Aim of the task - Which lines have the string "http"? Copy all of them from the entries below.

---- Data for analysis

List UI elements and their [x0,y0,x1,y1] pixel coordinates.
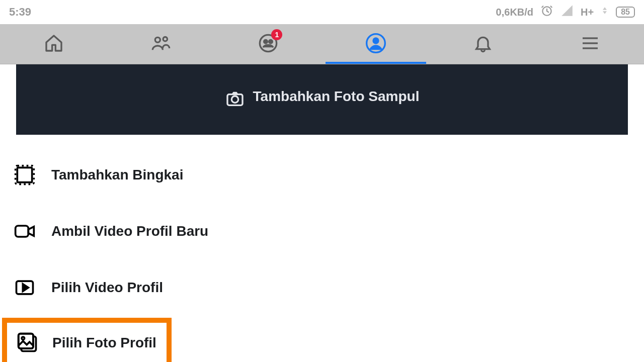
add-cover-photo[interactable]: Tambahkan Foto Sampul [16,64,628,135]
alarm-icon [540,4,553,20]
svg-rect-13 [17,167,32,182]
tab-notifications[interactable] [429,24,536,64]
svg-point-2 [163,37,167,41]
tab-friends[interactable] [107,24,214,64]
svg-point-4 [264,40,268,43]
status-right: 0,6KB/d H+ 85 [496,4,635,20]
profile-photo-options-sheet: Tambahkan Bingkai Ambil Video Profil Bar… [0,135,644,362]
menu-take-new-video[interactable]: Ambil Video Profil Baru [0,203,644,259]
bell-icon [473,33,493,55]
tab-groups[interactable]: 1 [215,24,322,64]
svg-point-5 [269,40,273,43]
svg-point-7 [372,37,379,44]
updown-icon [601,5,609,19]
hamburger-icon [580,33,600,55]
battery-percent: 85 [621,8,630,16]
status-bar: 5:39 0,6KB/d H+ 85 [0,0,644,24]
groups-badge: 1 [271,29,282,40]
home-icon [44,33,64,55]
svg-rect-15 [16,226,29,237]
menu-select-video[interactable]: Pilih Video Profil [0,259,644,316]
battery-icon: 85 [616,7,635,18]
play-box-icon [12,277,37,299]
profile-icon [366,33,386,55]
status-data-rate: 0,6KB/d [496,7,533,18]
menu-select-photo-label: Pilih Foto Profil [52,335,156,351]
menu-add-frame-label: Tambahkan Bingkai [51,167,183,183]
menu-select-photo[interactable]: Pilih Foto Profil [7,323,167,362]
add-cover-label: Tambahkan Foto Sampul [253,88,420,105]
menu-add-frame[interactable]: Tambahkan Bingkai [0,147,644,203]
frame-icon [12,164,37,186]
camera-icon [225,88,245,109]
svg-point-12 [231,96,238,103]
tab-profile[interactable] [322,24,429,64]
menu-take-video-label: Ambil Video Profil Baru [51,223,208,239]
signal-icon [560,4,574,20]
svg-point-1 [155,37,160,42]
status-time: 5:39 [9,6,31,19]
photo-icon [15,332,40,354]
menu-select-video-label: Pilih Video Profil [51,280,163,296]
network-type: H+ [581,7,594,18]
highlight-box: Pilih Foto Profil [2,318,172,362]
tab-menu[interactable] [537,24,644,64]
tab-home[interactable] [0,24,107,64]
svg-rect-18 [19,334,33,348]
friends-icon [151,33,171,55]
top-tab-bar: 1 [0,24,644,64]
video-camera-icon [12,220,37,242]
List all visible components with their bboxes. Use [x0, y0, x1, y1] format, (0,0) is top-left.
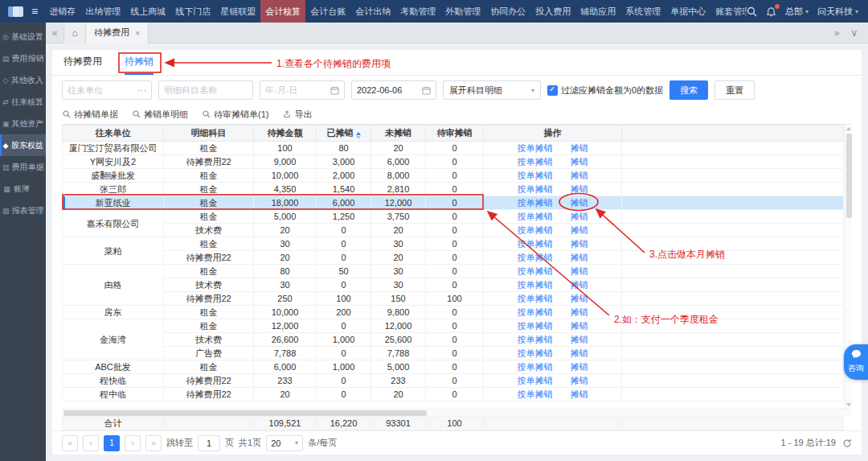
subject-name-input[interactable]: [158, 80, 253, 100]
amortize-by-doc-link[interactable]: 按单摊销: [518, 374, 553, 387]
table-row[interactable]: 张三郎租金4,3501,5402,8100按单摊销摊销: [63, 183, 844, 196]
partner-input-field[interactable]: [68, 85, 134, 95]
amortize-by-doc-link[interactable]: 按单摊销: [518, 210, 553, 223]
topnav-menu-item[interactable]: 单据中心: [665, 0, 710, 23]
amortize-link[interactable]: 摊销: [571, 265, 588, 278]
amortize-link[interactable]: 摊销: [571, 183, 588, 196]
amortize-by-doc-link[interactable]: 按单摊销: [518, 347, 553, 360]
sidebar-item[interactable]: ▥费用单据: [0, 156, 46, 178]
topnav-menu-item[interactable]: 考勤管理: [395, 0, 440, 23]
lookup-more-icon[interactable]: ⋯: [137, 85, 146, 96]
table-row[interactable]: 待摊费用22200200按单摊销摊销: [63, 251, 844, 265]
amortize-by-doc-link[interactable]: 按单摊销: [518, 224, 553, 237]
table-row[interactable]: 嘉禾有限公司租金5,0001,2503,7500按单摊销摊销: [63, 210, 844, 224]
table-row[interactable]: 程快临待摊费用2223302330按单摊销摊销: [63, 374, 844, 388]
org-selector[interactable]: 总部 ▾: [785, 6, 809, 18]
amortize-by-doc-link[interactable]: 按单摊销: [518, 306, 553, 319]
prev-page-button[interactable]: ‹: [83, 435, 99, 451]
sidebar-item[interactable]: ⇄往来核算: [0, 91, 46, 113]
amortize-by-doc-link[interactable]: 按单摊销: [518, 155, 553, 168]
search-button[interactable]: 搜索: [669, 80, 708, 100]
table-row[interactable]: 新亚纸业租金18,0006,00012,0000按单摊销摊销: [63, 196, 844, 210]
subject-name-input-field[interactable]: [164, 85, 248, 95]
toolbar-link[interactable]: 导出: [283, 109, 312, 121]
topnav-menu-item[interactable]: 会计台账: [305, 0, 350, 23]
table-row[interactable]: ABC批发租金6,0001,0005,0000按单摊销摊销: [63, 360, 844, 374]
amortize-by-doc-link[interactable]: 按单摊销: [518, 265, 553, 278]
amortize-link[interactable]: 摊销: [571, 360, 588, 373]
amortize-link[interactable]: 摊销: [571, 224, 588, 237]
sidebar-item[interactable]: ◎基础设置: [0, 26, 46, 47]
amortize-by-doc-link[interactable]: 按单摊销: [518, 292, 553, 305]
amortize-link[interactable]: 摊销: [571, 347, 588, 360]
amortize-link[interactable]: 摊销: [571, 319, 588, 332]
amortize-link[interactable]: 摊销: [571, 210, 588, 223]
date-start-input[interactable]: [260, 80, 345, 100]
reset-button[interactable]: 重置: [714, 80, 755, 100]
column-header[interactable]: 已摊销: [317, 126, 371, 142]
amortize-by-doc-link[interactable]: 按单摊销: [518, 169, 553, 182]
amortize-by-doc-link[interactable]: 按单摊销: [518, 333, 553, 346]
sidebar-item[interactable]: ▣其他资产: [0, 113, 46, 134]
hscroll-thumb[interactable]: [63, 410, 427, 416]
amortize-link[interactable]: 摊销: [571, 251, 588, 264]
notification-bell-icon[interactable]: [766, 6, 776, 17]
home-icon[interactable]: ⌂: [63, 23, 86, 43]
topnav-menu-item[interactable]: 协同办公: [485, 0, 530, 23]
consult-widget[interactable]: 咨询: [844, 344, 868, 380]
table-row[interactable]: 房东租金10,0002009,8000按单摊销摊销: [63, 306, 844, 319]
sidebar-item[interactable]: ◇其他收入: [0, 69, 46, 91]
topnav-menu-item[interactable]: 星链联盟: [215, 0, 260, 23]
topnav-menu-item[interactable]: 投入费用: [530, 0, 575, 23]
amortize-by-doc-link[interactable]: 按单摊销: [518, 360, 553, 373]
calendar-icon[interactable]: [330, 86, 339, 95]
refresh-icon[interactable]: [842, 438, 852, 448]
last-page-button[interactable]: »: [145, 435, 162, 451]
first-page-button[interactable]: «: [62, 435, 78, 451]
topnav-menu-item[interactable]: 账套管理: [710, 0, 747, 23]
amortize-link[interactable]: 摊销: [571, 169, 588, 182]
sort-icon[interactable]: [356, 132, 361, 139]
toolbar-link[interactable]: 待摊销单据: [63, 109, 118, 121]
amortize-by-doc-link[interactable]: 按单摊销: [518, 237, 553, 250]
toolbar-link[interactable]: 待审摊销单(1): [203, 109, 268, 121]
amortize-by-doc-link[interactable]: 按单摊销: [518, 196, 553, 209]
account-selector[interactable]: 问天科技 ▾: [817, 6, 858, 18]
tab-list-chevron-icon[interactable]: ∨: [845, 23, 863, 43]
table-row[interactable]: 盛翻缘批发租金10,0002,0008,0000按单摊销摊销: [63, 169, 844, 183]
amortize-by-doc-link[interactable]: 按单摊销: [518, 142, 553, 154]
amortize-by-doc-link[interactable]: 按单摊销: [518, 251, 553, 264]
table-row[interactable]: 程中临待摊费用22200200按单摊销摊销: [63, 388, 844, 401]
table-row[interactable]: 技术费200200按单摊销摊销: [63, 224, 844, 237]
amortize-link[interactable]: 摊销: [571, 196, 588, 209]
amortize-link[interactable]: 摊销: [571, 292, 588, 305]
topnav-menu-item[interactable]: 会计出纳: [350, 0, 395, 23]
amortize-by-doc-link[interactable]: 按单摊销: [518, 278, 553, 291]
table-row[interactable]: 金海湾租金12,000012,0000按单摊销摊销: [63, 319, 844, 333]
date-end-field[interactable]: [357, 85, 419, 95]
toolbar-link[interactable]: 摊销单明细: [133, 109, 188, 121]
horizontal-scrollbar[interactable]: [62, 409, 852, 416]
table-row[interactable]: 由格租金8050300按单摊销摊销: [63, 265, 844, 278]
collapse-tabs-icon[interactable]: «: [46, 23, 63, 43]
tab-pending-amortization[interactable]: 待摊销: [125, 50, 154, 75]
topnav-menu-item[interactable]: 进销存: [44, 0, 80, 23]
amortize-by-doc-link[interactable]: 按单摊销: [518, 319, 553, 332]
amortize-by-doc-link[interactable]: 按单摊销: [518, 388, 553, 401]
zero-filter-checkbox[interactable]: 过滤应摊销金额为0的数据: [547, 84, 663, 97]
search-icon[interactable]: [747, 6, 757, 17]
amortize-link[interactable]: 摊销: [571, 237, 588, 250]
table-row[interactable]: 待摊费用22250100150100按单摊销摊销: [63, 292, 844, 306]
amortize-link[interactable]: 摊销: [571, 333, 588, 346]
amortize-link[interactable]: 摊销: [571, 278, 588, 291]
amortize-by-doc-link[interactable]: 按单摊销: [518, 183, 553, 196]
table-row[interactable]: 技术费300300按单摊销摊销: [63, 278, 844, 292]
current-page-button[interactable]: 1: [104, 435, 120, 451]
next-page-button[interactable]: ›: [125, 435, 141, 451]
table-row[interactable]: 菜粕租金300300按单摊销摊销: [63, 237, 844, 251]
close-icon[interactable]: ×: [135, 28, 140, 38]
page-size-select[interactable]: 20 ▾: [266, 435, 303, 451]
amortize-link[interactable]: 摊销: [571, 306, 588, 319]
expand-subject-select[interactable]: 展开科目明细 ▾: [443, 80, 541, 100]
sidebar-item[interactable]: ▤费用报销: [0, 47, 46, 69]
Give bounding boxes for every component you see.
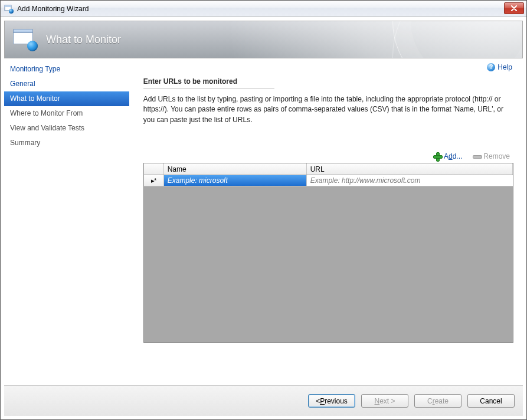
next-button: Next > [361,394,408,408]
add-label: Add... [444,152,462,160]
cell-url[interactable]: Example: http://www.microsoft.com [307,175,513,186]
step-where-to-monitor-from[interactable]: Where to Monitor From [4,106,129,121]
section-title: Enter URLs to be monitored [143,77,513,86]
help-link[interactable]: ? Help [487,63,512,71]
cell-name[interactable]: Example: microsoft [164,175,307,186]
main-panel: ? Help Enter URLs to be monitored Add UR… [129,58,523,382]
close-button[interactable] [504,2,524,14]
add-button[interactable]: Add... [433,152,462,160]
grid-corner [144,163,164,175]
minus-icon [473,152,481,160]
instructions-text: Add URLs to the list by typing, pasting … [143,94,513,125]
cancel-button[interactable]: Cancel [467,394,515,408]
help-label: Help [497,63,512,71]
wizard-window: Add Monitoring Wizard What to Monitor Mo… [0,0,527,420]
content-area: Monitoring Type General What to Monitor … [4,58,523,382]
previous-button[interactable]: < Previous [308,394,355,408]
banner-icon [13,29,37,50]
remove-button: Remove [473,152,510,160]
help-icon: ? [487,63,495,71]
grid-new-row[interactable]: ▸* Example: microsoft Example: http://ww… [144,175,513,186]
step-monitoring-type[interactable]: Monitoring Type [4,62,129,77]
create-button: Create [414,394,461,408]
banner-title: What to Monitor [46,34,121,46]
plus-icon [433,152,441,160]
banner: What to Monitor [4,21,523,58]
wizard-footer: < Previous Next > Create Cancel [4,385,523,416]
titlebar: Add Monitoring Wizard [1,1,526,17]
step-what-to-monitor[interactable]: What to Monitor [4,91,129,106]
remove-label: Remove [483,152,510,160]
column-header-url[interactable]: URL [307,163,513,175]
url-grid[interactable]: Name URL ▸* Example: microsoft Example: … [143,163,513,343]
window-title: Add Monitoring Wizard [17,5,89,13]
grid-header: Name URL [144,163,513,175]
banner-decoration [392,21,523,58]
wizard-steps-sidebar: Monitoring Type General What to Monitor … [4,58,129,382]
step-summary[interactable]: Summary [4,136,129,150]
grid-toolbar: Add... Remove [143,152,513,160]
column-header-name[interactable]: Name [164,163,307,175]
close-icon [510,5,518,11]
app-icon [4,4,14,14]
new-row-indicator-icon: ▸* [144,175,164,186]
svg-point-2 [9,9,14,14]
section-title-underline [143,88,274,88]
step-general[interactable]: General [4,77,129,91]
step-view-and-validate-tests[interactable]: View and Validate Tests [4,121,129,136]
svg-rect-1 [5,5,11,7]
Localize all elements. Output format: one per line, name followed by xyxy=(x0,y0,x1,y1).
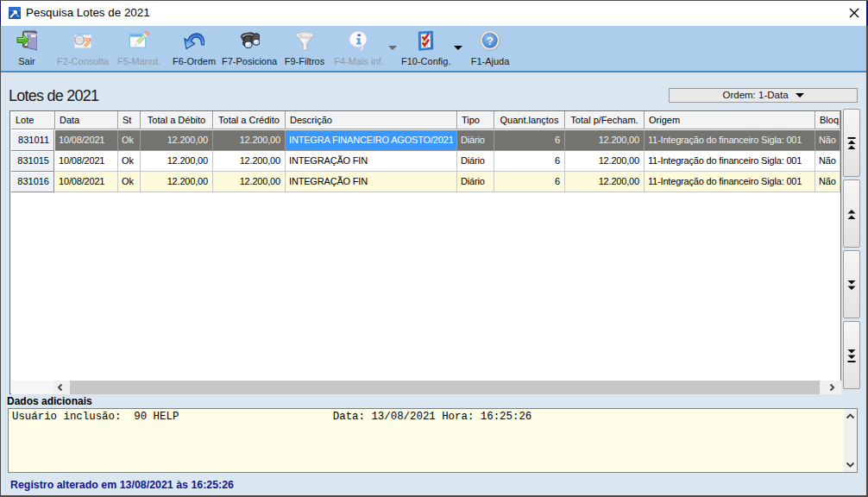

--------

The completed task -
cell-url[interactable]: Example: http://www.microsoft.com [307,175,513,186]
grid-new-row[interactable]: ▸* Example: microsoft Example: http://ww… [144,175,513,186]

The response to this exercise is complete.